## ABOUT THIS EXERCISE
Scan the records below for the line with "30 апреля 2021 г." and the line with "предоставления дополнительного оплачива". Repeat those two lines and every line between them exactly, and nothing else.

## RECORD EXTRACTS
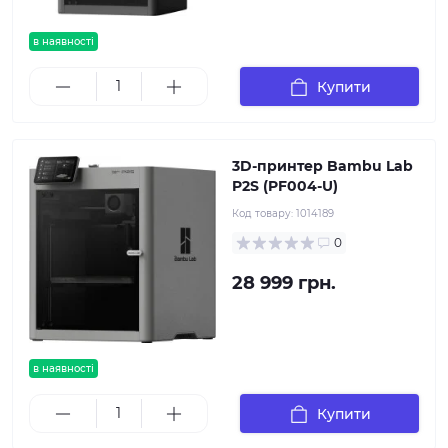
в наявності
Купити
3D-принтер Bambu Lab
P2S (PF004-U)
Код товару:
1014189
0
28 999 грн.
в наявності
Купити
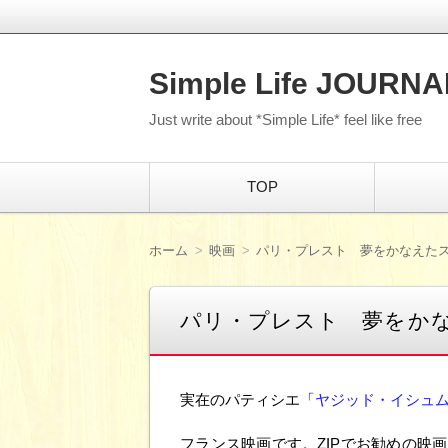
Simple Life JOURNA
Just write about *Simple Life* feel like free
コ
TOP
ン
テ
ン
ツ
ホーム
映画
パリ・プレスト 夢をかなえた
へ
移
動
パリ・プレスト 夢をか
実在のパティシエ「
ヤジッド・イシュムラエ
フランス映画です。ZIPでお勧めの映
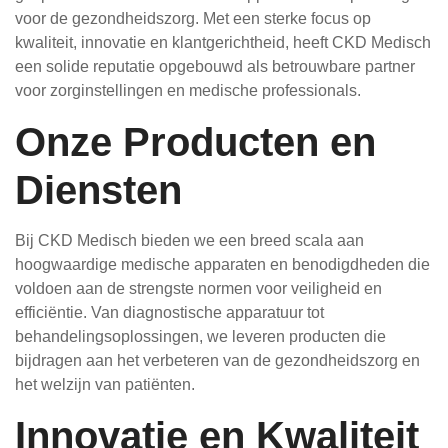
voor de gezondheidszorg. Met een sterke focus op
kwaliteit, innovatie en klantgerichtheid, heeft CKD Medisch
een solide reputatie opgebouwd als betrouwbare partner
voor zorginstellingen en medische professionals.
Onze Producten en
Diensten
Bij CKD Medisch bieden we een breed scala aan
hoogwaardige medische apparaten en benodigdheden die
voldoen aan de strengste normen voor veiligheid en
efficiëntie. Van diagnostische apparatuur tot
behandelingsoplossingen, we leveren producten die
bijdragen aan het verbeteren van de gezondheidszorg en
het welzijn van patiënten.
Innovatie en Kwaliteit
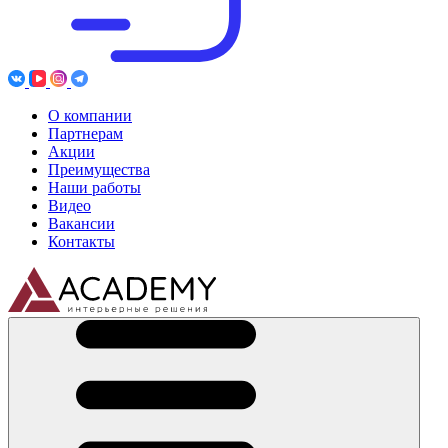
О компании
Партнерам
Акции
Преимущества
Наши работы
Видео
Вакансии
Контакты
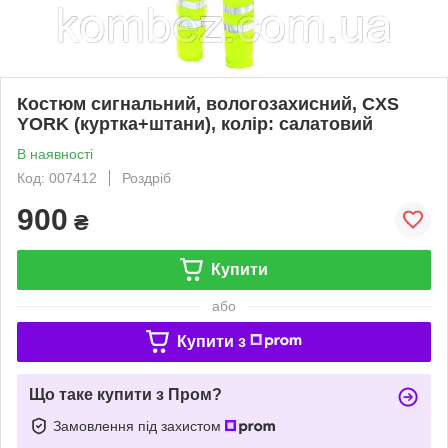
Костюм сигнальний, вологозахисний, CXS
YORK (куртка+штани), колiр: салатовий
В наявності
Код: 007412
Роздріб
900
₴
Купити
або
Купити з
Що таке купити з Пром?
Замовлення під захистом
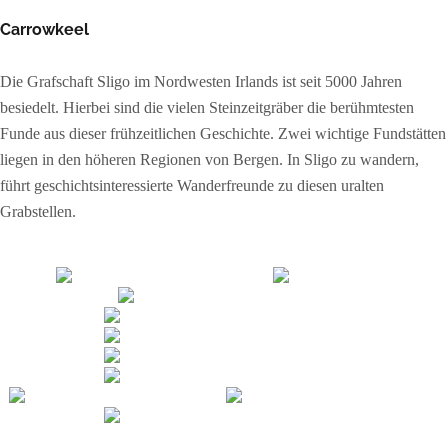
Carrowkeel
Die Grafschaft Sligo im Nordwesten Irlands ist seit 5000 Jahren
besiedelt. Hierbei sind die vielen Steinzeitgräber die berühmtesten
Funde aus dieser frühzeitlichen Geschichte. Zwei wichtige Fundstätten
liegen in den höheren Regionen von Bergen. In Sligo zu wandern,
führt geschichtsinteressierte Wanderfreunde zu diesen uralten
Grabstellen.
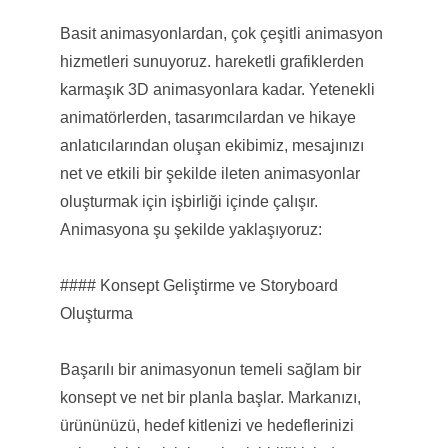
Basit animasyonlardan, çok çeşitli animasyon
hizmetleri sunuyoruz. hareketli grafiklerden
karmaşık 3D animasyonlara kadar. Yetenekli
animatörlerden, tasarımcılardan ve hikaye
anlatıcılarından oluşan ekibimiz, mesajınızı
net ve etkili bir şekilde ileten animasyonlar
oluşturmak için işbirliği içinde çalışır.
Animasyona şu şekilde yaklaşıyoruz:
#### Konsept Geliştirme ve Storyboard
Oluşturma
Başarılı bir animasyonun temeli sağlam bir
konsept ve net bir planla başlar. Markanızı,
ürününüzü, hedef kitlenizi ve hedeflerinizi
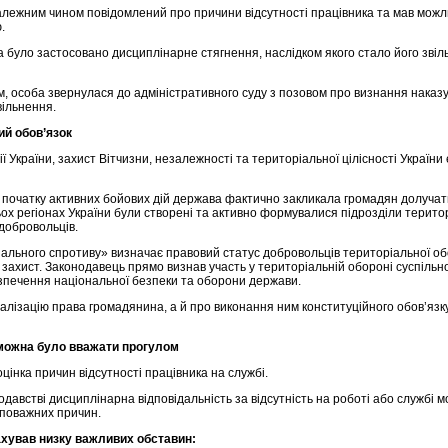
алежним чином повідомлений про причини відсутності працівника та мав можл
.
 було застосовано дисциплінарне стягнення, наслідком якого стало його звіл
м, особа звернулася до адміністративного суду з позовом про визнання нака
вільнення.
ий обов’язок
ії України, захист Вітчизни, незалежності та територіальної цілісності України
а початку активних бойових дій держава фактично закликала громадян долучат
тьох регіонах України були створені та активно формувалися підрозділи терито
 добровольців.
нального спротиву» визначає правовий статус добровольців територіальної о
й захист. Законодавець прямо визнав участь у територіальній обороні суспіль
зпечення національної безпеки та оборони держави.
лізацію права громадянина, а й про виконання ним конституційного обов’язк
 можна було вважати прогулом
інка причин відсутності працівника на службі.
давстві дисциплінарна відповідальність за відсутність на роботі або службі 
є поважних причин.
ахував низку важливих обставин:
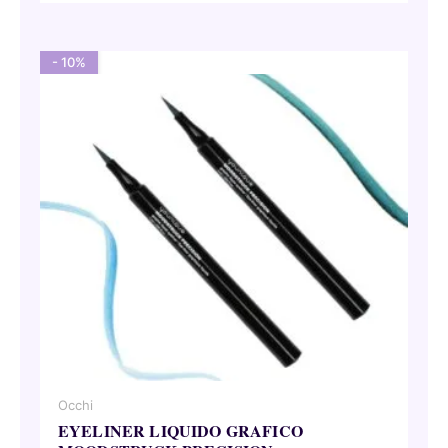
- 10%
Occhi
EYELINER LIQUIDO GRAFICO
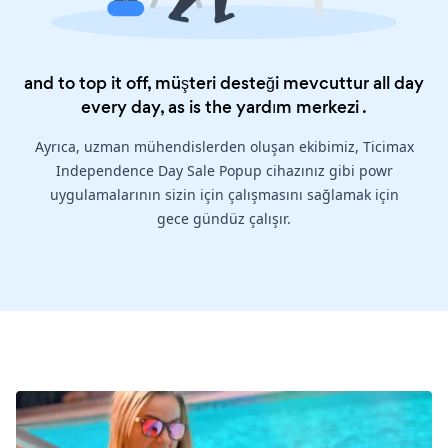
and to top it off, müşteri desteği mevcuttur all day
every day, as is the
yardım merkezi
.
Ayrıca, uzman mühendislerden oluşan ekibimiz, Ticimax
Independence Day Sale Popup cihazınız gibi powr
uygulamalarının sizin için çalışmasını sağlamak için
gece gündüz çalışır.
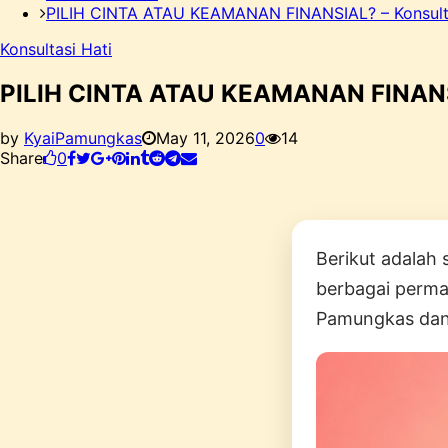
PILIH CINTA ATAU KEAMANAN FINANSIAL? – Konsulta
Konsultasi Hati
PILIH CINTA ATAU KEAMANAN FINANSI
by
KyaiPamungkas
May 11, 2026
0
14
Share
0
Berikut adalah 
berbagai perma
Pamungkas dan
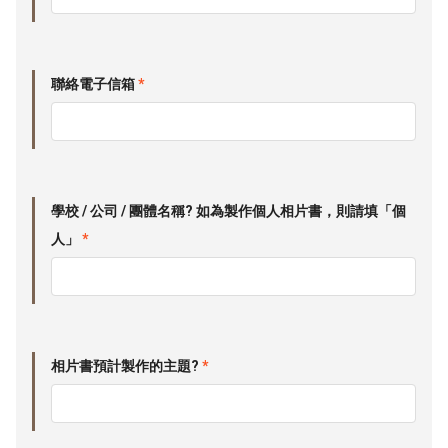
聯絡電子信箱
*
學校 / 公司 / 團體名稱? 如為製作個人相片書，則請填「個
人」
*
相片書預計製作的主題?
*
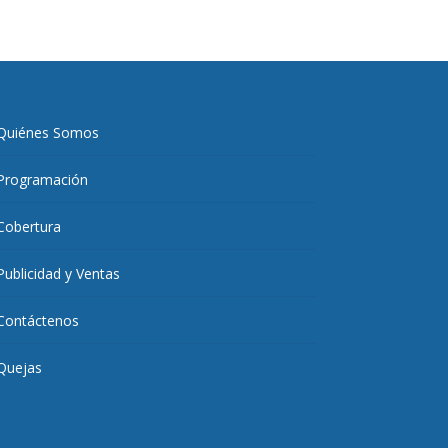
Quiénes Somos
Programación
Cobertura
Publicidad y Ventas
Contáctenos
Quejas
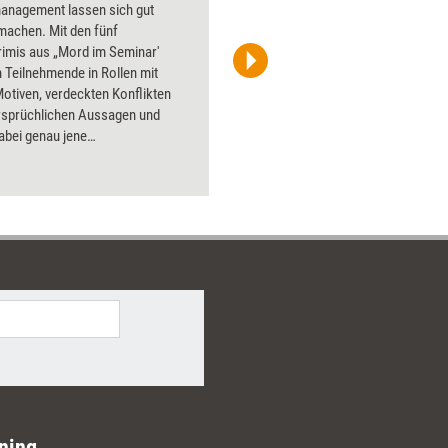
management lassen sich gut
Flipchart
machen. Mit den fünf
PowerPoin
rimis aus „Mord im Seminar'
Bildsprac
 Teilnehmende in Rollen mit
aktuell ha
otiven, verdeckten Konflikten
Bilder.
rsprüchlichen Aussagen und
abei genau jene
ationsmuster, die in echten
 unbemerkt bleiben. Vollständig
itete Kriminalfälle bilden die
 – jeder der fünf Fälle passend
 eigenen Trainingsschwerpunkt
m Lern- und Erinnerungswert.
ning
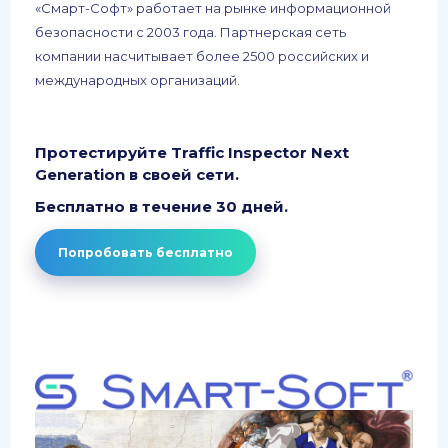
«Смарт-Софт» работает на рынке информационной
безопасности с 2003 года. Партнерская сеть
компании насчитывает более 2500 российских и
международных организаций.
Протестируйте Traffic Inspector Next
Generation в своей сети.
Бесплатно в течение 30 дней.
Попробовать бесплатно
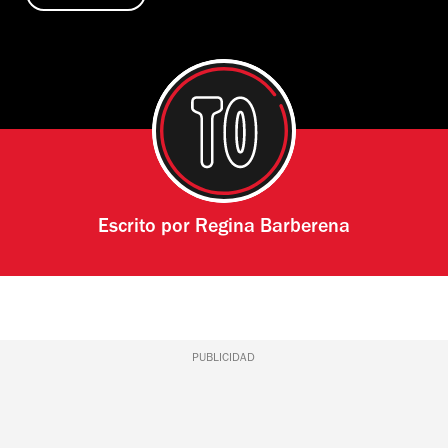
Escrito por
Regina Barberena
PUBLICIDAD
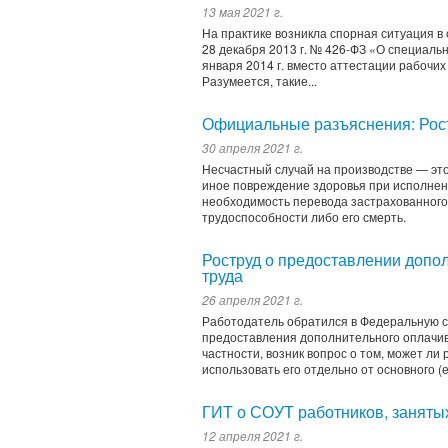
13 мая 2021 г.
На практике возникла спорная ситуация в
28 декабря 2013 г. № 426-ФЗ «О специальн
января 2014 г. вместо аттестации рабочи
Разумеется, такие...
Официальные разъяснения: Рост
30 апреля 2021 г.
Несчастный случай на производстве — это
иное повреждение здоровья при исполнени
необходимость перевода застрахованного
трудоспособности либо его смерть.
Роструд о предоставлении допо
труда
26 апреля 2021 г.
Работодатель обратился в Федеральную сл
предоставления дополнительного оплачива
частности, возник вопрос о том, может ли
использовать его отдельно от основного (е
ГИТ о СОУТ работников, заняты
12 апреля 2021 г.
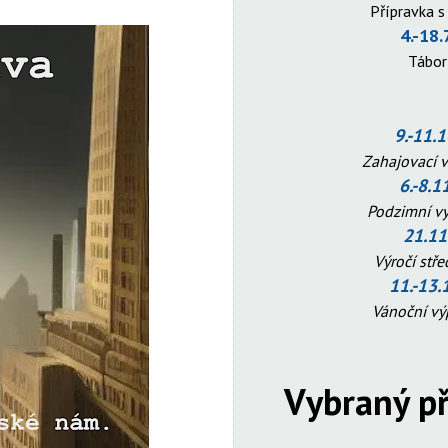
Přípravka s
4.-18.
Tábo
9.-11.
Zahajovací 
6.-8.1
Podzimní v
21.11
Výročí stř
11.-13.
Vánoční v
Vybraný př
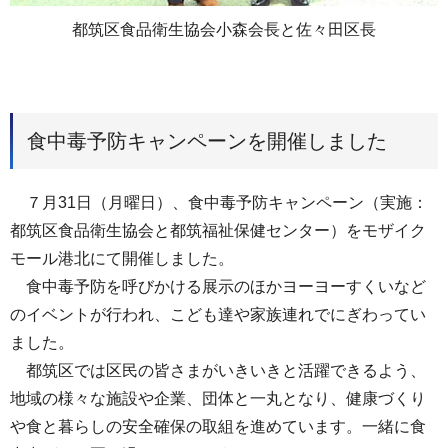
都筑区食品衛生協会小森会長と佐々田区長
食中毒予防キャンペーンを開催しました
７月31日（月曜日）、食中毒予防キャンペーン（実施：
都筑区食品衛生協会と都筑福祉保健センター）をモザイク
モール港北にて開催しました。
食中毒予防を呼びかける展示のほかヨーヨーすくいなど
のイベントが行われ、こども達や家族連れでにぎわってい
ました。
都筑区では区民の皆さまがいきいきと活躍できるよう、
地域の様々な施設や企業、団体と一丸となり、健康づくり
や食と暮らしの安全確保の取組を進めています。一緒に食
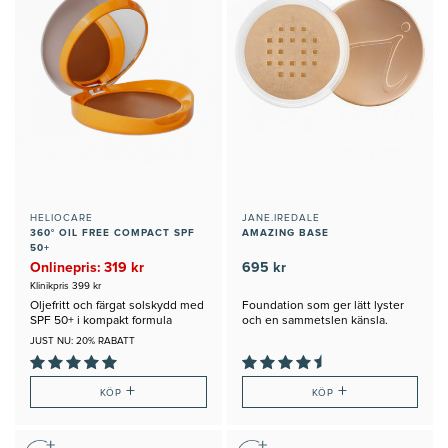
HELIOCARE
JANE.IREDALE
360° OIL FREE COMPACT SPF
AMAZING BASE
50+
Onlinepris: 319 kr
695 kr
Klinikpris 399 kr
Oljefritt och färgat solskydd med
Foundation som ger lätt lyster
SPF 50+ i kompakt formula
och en sammetslen känsla.
JUST NU: 20% RABATT
+
+
KÖP
KÖP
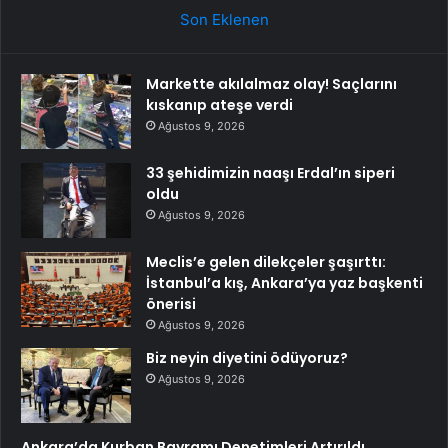
Son Eklenen
Markette akılalmaz olay! Saçlarını
kıskanıp ateşe verdi
Ağustos 9, 2026
33 şehidimizin naaşı Erdal’ın siperi
oldu
Ağustos 9, 2026
Meclis’e gelen dilekçeler şaşırttı:
İstanbul’a kış, Ankara’ya yaz başkenti
önerisi
Ağustos 9, 2026
Biz neyin diyetini ödüyoruz?
Ağustos 9, 2026
Ankara’da Kurban Bayramı Denetimleri Artırıldı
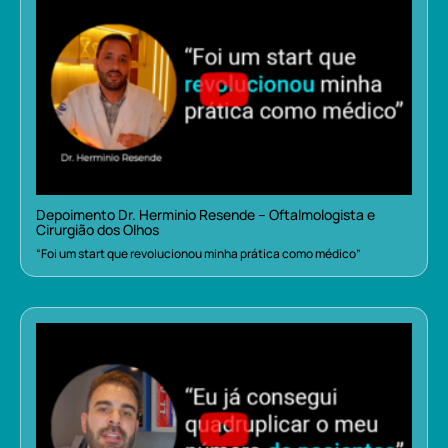
Depoimento Dr. Herminio Resende – Oftalmologista e
Cirurgião dos Olhos
“Foi um start que revolucionou minha prática como médico”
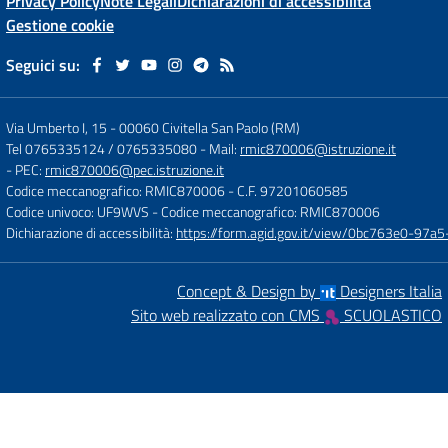
Privacy Policy
Note Legali
Dichiarazioni di accessibilità
Gestione cookie
Seguici su:
Via Umberto I, 15
-
00060 Civitella San Paolo (RM)
Tel 0765335124 / 0765335080
- Mail:
rmic870006@istruzione.it
- PEC:
rmic870006@pec.istruzione.it
Codice meccanografico: RMIC870006
- C.F. 97201060585
Codice univoco: UF9WVS
- Codice meccanografico: RMIC870006
Dichiarazione di accessibilità:
https://form.agid.gov.it/view/0bc763e0-97
Concept & Design by
Designers Italia
Sito web realizzato con CMS
SCUOLASTICO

## WRITTEN ANSWER
30 апреля 2021 г.
Несчастный случай на производстве — это
иное повреждение здоровья при исполнени
необходимость перевода застрахованного
трудоспособности либо его смерть.
Роструд о предоставлении допо
труда
26 апреля 2021 г.
Работодатель обратился в Федеральную сл
предоставления дополнительного оплачива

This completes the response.